Exercise prompt:
Retype each of the records below exactly, leaving the pictures out.

::: Records provided

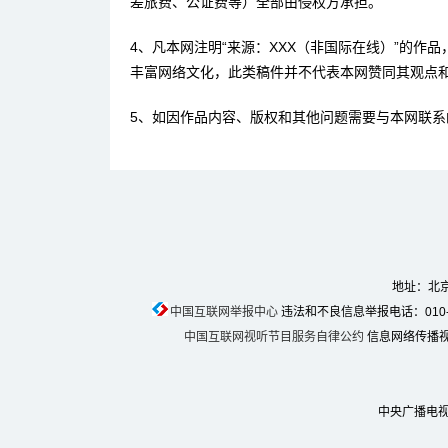
差旅费、公证费等）全部由侵权方承担。
4、凡本网注明“来源：XXX（非国际在线）”的作
丰富网络文化，此类稿件并不代表本网赞同其观点
5、如因作品内容、版权和其他问题需要与本网联系
地址：北京
中国互联网举报中心
违法和不良信息举报电话：010-674
中国互联网视听节目服务自律公约
信息网络传播视听
中央广播电视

::::::

Result for this task:
差旅费、公证费等）全部由侵权方承担。
4、凡本网注明“来源：XXX（非国际在线）”的作
丰富网络文化，此类稿件并不代表本网赞同其观点
5、如因作品内容、版权和其他问题需要与本网联系
地址：北京
中国互联网举报中心
违法和不良信息举报电话：010-674
中国互联网视听节目服务自律公约
信息网络传播视听
中央广播电视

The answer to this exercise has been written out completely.